[Saved data entries]

+++

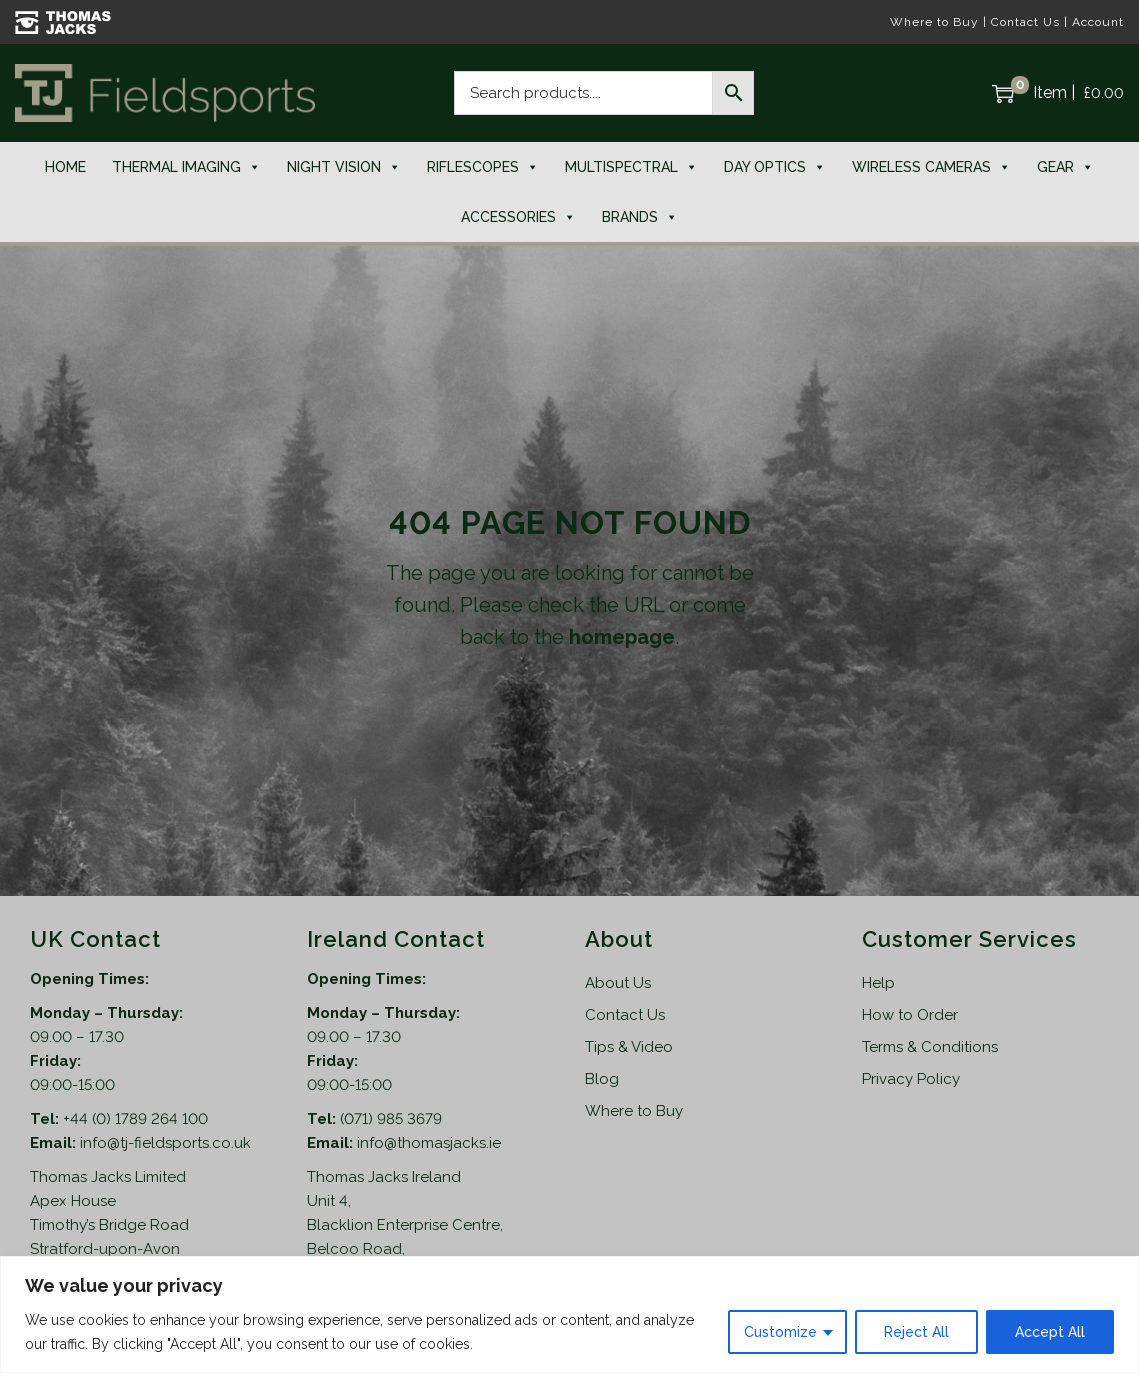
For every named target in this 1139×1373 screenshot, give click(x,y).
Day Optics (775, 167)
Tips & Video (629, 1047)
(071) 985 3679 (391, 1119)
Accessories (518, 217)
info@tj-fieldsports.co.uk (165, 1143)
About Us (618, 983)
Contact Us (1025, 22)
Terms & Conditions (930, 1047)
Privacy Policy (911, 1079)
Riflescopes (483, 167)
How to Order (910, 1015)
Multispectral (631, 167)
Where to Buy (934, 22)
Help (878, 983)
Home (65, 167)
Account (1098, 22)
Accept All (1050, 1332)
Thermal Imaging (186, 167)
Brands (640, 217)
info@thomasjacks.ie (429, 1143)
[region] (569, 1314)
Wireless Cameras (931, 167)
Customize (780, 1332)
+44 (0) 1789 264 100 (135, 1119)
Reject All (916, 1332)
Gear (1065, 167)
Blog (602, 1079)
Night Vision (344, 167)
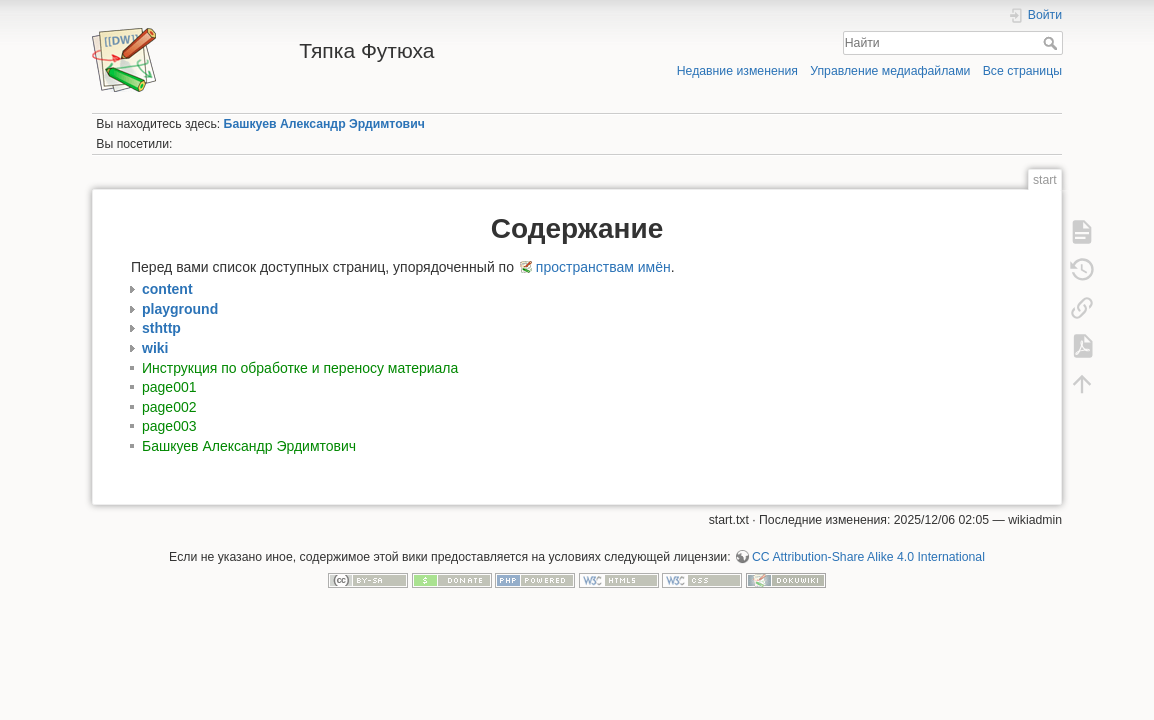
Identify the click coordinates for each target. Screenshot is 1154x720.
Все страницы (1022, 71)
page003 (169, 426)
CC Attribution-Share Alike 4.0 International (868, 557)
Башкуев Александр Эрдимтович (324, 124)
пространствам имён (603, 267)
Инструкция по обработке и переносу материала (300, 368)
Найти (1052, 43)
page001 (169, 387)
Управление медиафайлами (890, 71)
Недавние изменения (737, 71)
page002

+++

• _Exercise instructions_
In your answer, print the entries above exactly, with the pictures left out.

• _Completed exercise_
For every named target in this 1139×1373 screenshot, give click(x,y).
Day Optics (775, 167)
Tips & Video (629, 1047)
(071) 985 3679 (391, 1119)
Accessories (518, 217)
info@tj-fieldsports.co.uk (165, 1143)
About Us (618, 983)
Contact Us (1025, 22)
Terms & Conditions (930, 1047)
Privacy Policy (911, 1079)
Riflescopes (483, 167)
How to Order (910, 1015)
Multispectral (631, 167)
Where to Buy (934, 22)
Help (878, 983)
Home (65, 167)
Account (1098, 22)
Accept All (1050, 1332)
Thermal Imaging (186, 167)
Brands (640, 217)
info@thomasjacks.ie (429, 1143)
[region] (569, 1314)
Wireless Cameras (931, 167)
Customize (780, 1332)
+44 (0) 1789 264 100 (135, 1119)
Reject All (916, 1332)
Gear (1065, 167)
Blog (602, 1079)
Night Vision (344, 167)
Identify the click coordinates for each target. Screenshot is 1154x720.
Все страницы (1022, 71)
page003 (169, 426)
CC Attribution-Share Alike 4.0 International (868, 557)
Башкуев Александр Эрдимтович (324, 124)
пространствам имён (603, 267)
Инструкция по обработке и переносу материала (300, 368)
Найти (1052, 43)
page001 (169, 387)
Управление медиафайлами (890, 71)
Недавние изменения (737, 71)
page002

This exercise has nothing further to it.